Speaker Verification

Note: The modelscope pipeline supports all the models in model zoo to inference and finetine. Here we take the model of xvector_sv as example to demonstrate the usage.

Inference with pipeline

Quick start

Speaker verification

from modelscope.pipelines import pipeline
from modelscope.utils.constant import Tasks

inference_sv_pipline = pipeline(
    task=Tasks.speaker_verification,
    model='damo/speech_xvector_sv-zh-cn-cnceleb-16k-spk3465-pytorch'
)

# The same speaker
rec_result = inference_sv_pipline(audio_in=(
    'https://isv-data.oss-cn-hangzhou.aliyuncs.com/ics/MaaS/ASR/test_audio/sv_example_enroll.wav',
    'https://isv-data.oss-cn-hangzhou.aliyuncs.com/ics/MaaS/ASR/test_audio/sv_example_same.wav'))
print("Similarity", rec_result["scores"])

# Different speakers
rec_result = inference_sv_pipline(audio_in=(
    'https://isv-data.oss-cn-hangzhou.aliyuncs.com/ics/MaaS/ASR/test_audio/sv_example_enroll.wav',
    'https://isv-data.oss-cn-hangzhou.aliyuncs.com/ics/MaaS/ASR/test_audio/sv_example_different.wav'))
print("Similarity", rec_result["scores"])
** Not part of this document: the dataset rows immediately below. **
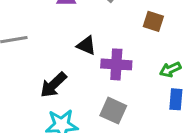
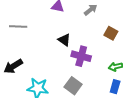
black arrow: (53, 85) -> (13, 66), moved

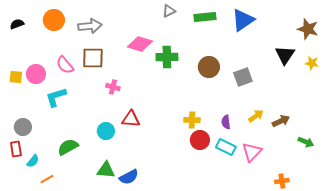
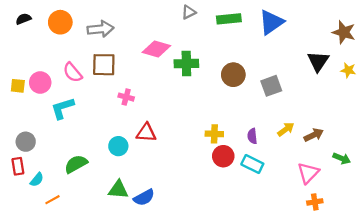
black semicircle: (17, 24) -> (23, 19), moved
pink triangle: (252, 152) -> (308, 173), moved

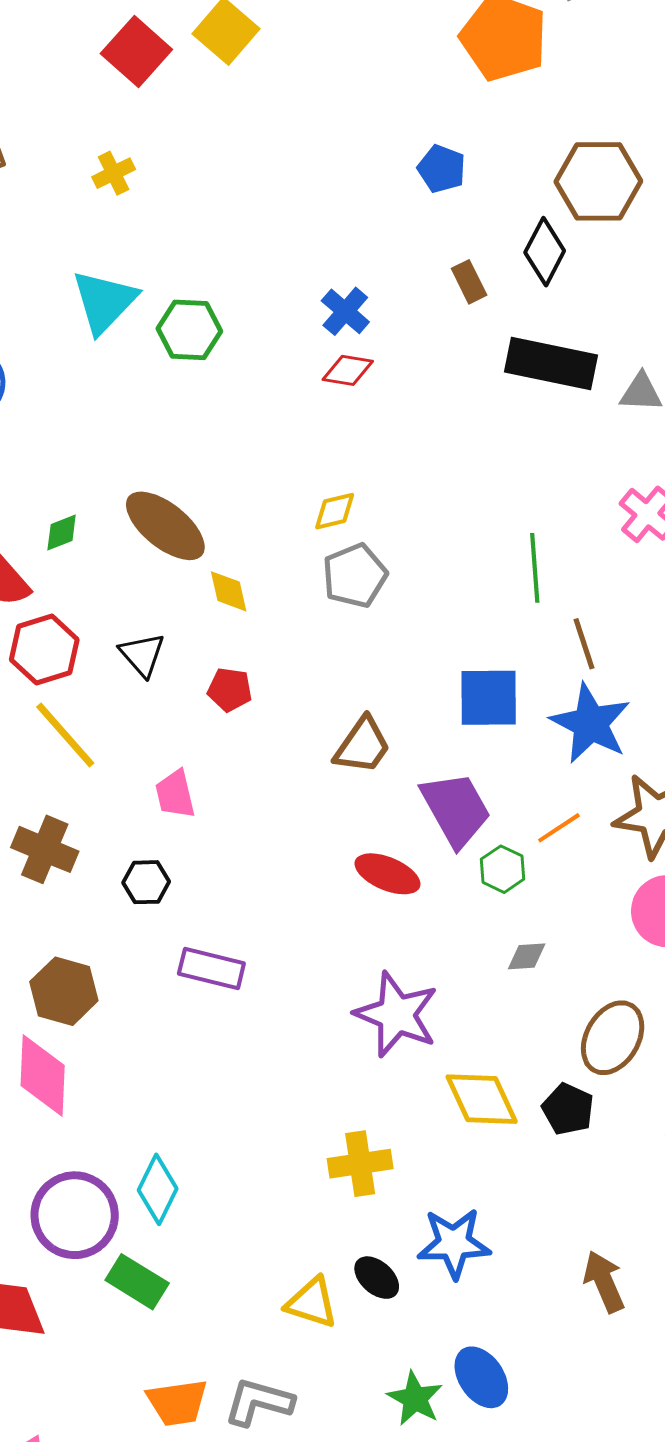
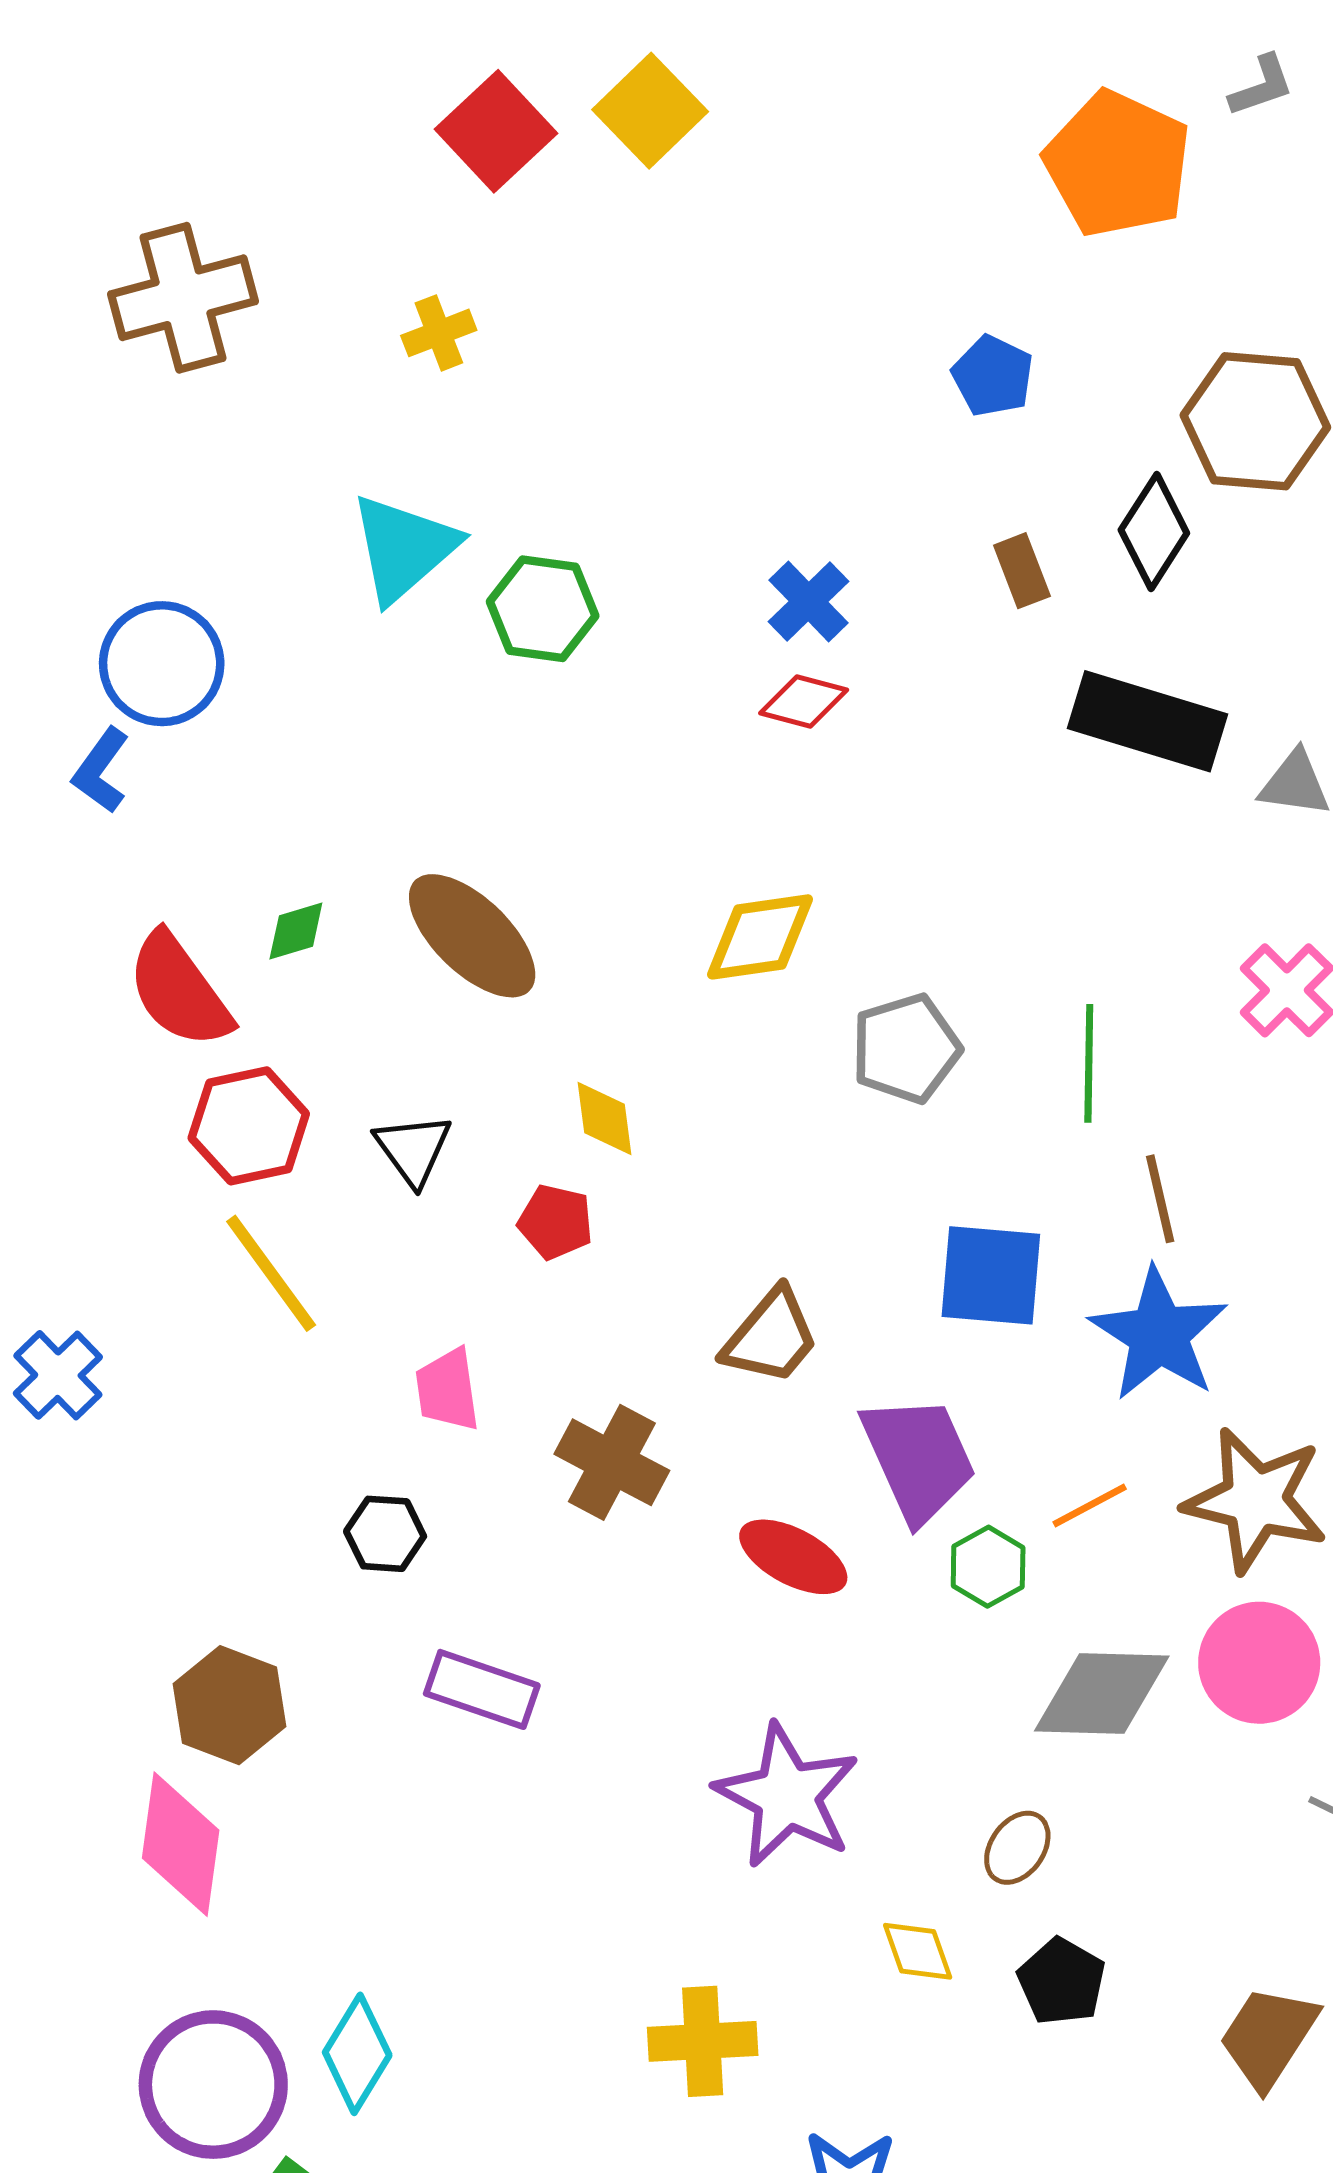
yellow diamond: (335, 511) -> (760, 937), size x1.5
gray pentagon: (355, 576) -> (906, 1049), moved
yellow diamond: (229, 591) -> (604, 1118), moved
brown cross: (45, 849) -> (612, 1462), moved
gray diamond: (527, 956) -> (1102, 1693), moved, size x2.0
brown ellipse: (613, 1038) -> (1017, 1848), moved, size x0.6
yellow diamond: (482, 1099) -> (918, 1951), size x0.6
Speaker embedding extraction

from modelscope.pipelines import pipeline
from modelscope.utils.constant import Tasks

# Define extraction pipeline
inference_sv_pipline = pipeline(
    task=Tasks.speaker_verification,
    model='damo/speech_xvector_sv-zh-cn-cnceleb-16k-spk3465-pytorch'
)
# Extract speaker embedding
rec_result = inference_sv_pipline(
    audio_in='https://isv-data.oss-cn-hangzhou.aliyuncs.com/ics/MaaS/ASR/test_audio/sv_example_enroll.wav')
speaker_embedding = rec_result["spk_embedding"]
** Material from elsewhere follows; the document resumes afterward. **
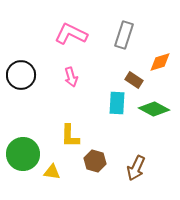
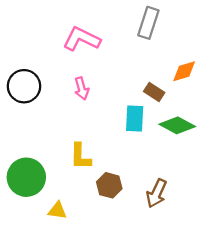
gray rectangle: (124, 35) -> (148, 23), moved
yellow triangle: (52, 172) -> (57, 211), moved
Full code of demo, please ref to infer.py.

API-reference

Define pipeline

task: Tasks.speaker_verification
model: model name in model zoo, or model path in local disk
ngpu: 1 (Default), decoding on GPU. If ngpu=0, decoding on CPU
output_dir: None (Default), the output path of results if set
batch_size: 1 (Default), batch size when decoding
sv_threshold: 0.9465 (Default), the similarity threshold to determine whether utterances belong to the same speaker (it should be in (0, 1))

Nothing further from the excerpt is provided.